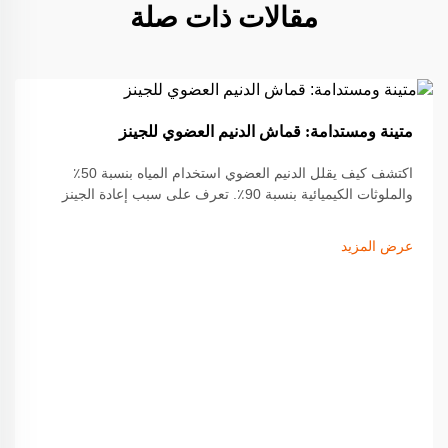
مقالات ذات صلة
19
متينة ومستدامة: قماش الدنيم العضوي للجينز
Sep
اكتشف كيف يقلل الدنيم العضوي استخدام المياه بنسبة 50٪
والملوثات الكيميائية بنسبة 90٪. تعرف على سبب إعادة الجينز
المعتمد من GOTS والمتين تشكيل صناعة الأزياء المستدامة. اقرأ
المزيد.
عرض المزيد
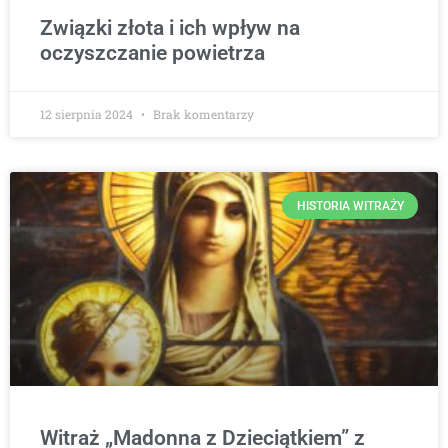
Związki złota i ich wpływ na
oczyszczanie powietrza
12 sierpnia 2024
Brak komentarzy
HISTORIA WITRAŻY
Witraż „Madonna z Dzieciątkiem” z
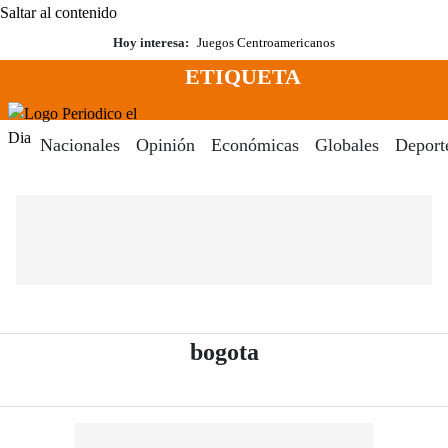
Saltar al contenido
Hoy interesa:
Juegos Centroamericanos
ETIQUETA
Menú
Periodico El Dia Digital
Nacionales
Opinión
Económicas
Globales
Deport
- Periódico El Dia 
bogota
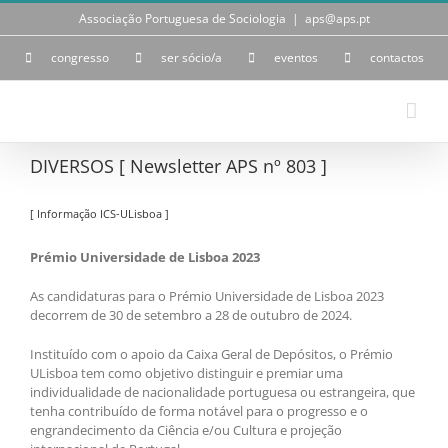
Skip
Associação Portuguesa de Sociologia
|
aps@aps.pt
to
content
congresso
ser sócio/a
eventos
contactos
DIVERSOS [ Newsletter APS nº 803 ]
[ Informação ICS-ULisboa ]
Prémio Universidade de Lisboa 2023
As candidaturas para o Prémio Universidade de Lisboa 2023
decorrem de 30 de setembro a 28 de outubro de 2024.
Instituído com o apoio da Caixa Geral de Depósitos, o Prémio
ULisboa tem como objetivo distinguir e premiar uma
individualidade de nacionalidade portuguesa ou estrangeira, que
tenha contribuído de forma notável para o progresso e o
engrandecimento da Ciência e/ou Cultura e projeção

About this task
Although the records above contain pictures, your copy should give only their text, exactly as written.

Answer section
مقالات ذات صلة
19
متينة ومستدامة: قماش الدنيم العضوي للجينز
Sep
اكتشف كيف يقلل الدنيم العضوي استخدام المياه بنسبة 50٪
والملوثات الكيميائية بنسبة 90٪. تعرف على سبب إعادة الجينز
المعتمد من GOTS والمتين تشكيل صناعة الأزياء المستدامة. اقرأ
المزيد.
عرض المزيد
Związki złota i ich wpływ na
oczyszczanie powietrza
12 sierpnia 2024
Brak komentarzy
HISTORIA WITRAŻY
Witraż „Madonna z Dzieciątkiem” z
Saltar al contenido
Hoy interesa:
Juegos Centroamericanos
ETIQUETA
Menú
Periodico El Dia Digital
Nacionales
Opinión
Económicas
Globales
Deport
- Periódico El Dia 
bogota
Skip
Associação Portuguesa de Sociologia
|
aps@aps.pt
to
content
congresso
ser sócio/a
eventos
contactos
DIVERSOS [ Newsletter APS nº 803 ]
[ Informação ICS-ULisboa ]
Prémio Universidade de Lisboa 2023
As candidaturas para o Prémio Universidade de Lisboa 2023
decorrem de 30 de setembro a 28 de outubro de 2024.
Instituído com o apoio da Caixa Geral de Depósitos, o Prémio
ULisboa tem como objetivo distinguir e premiar uma
individualidade de nacionalidade portuguesa ou estrangeira, que
tenha contribuído de forma notável para o progresso e o
engrandecimento da Ciência e/ou Cultura e projeção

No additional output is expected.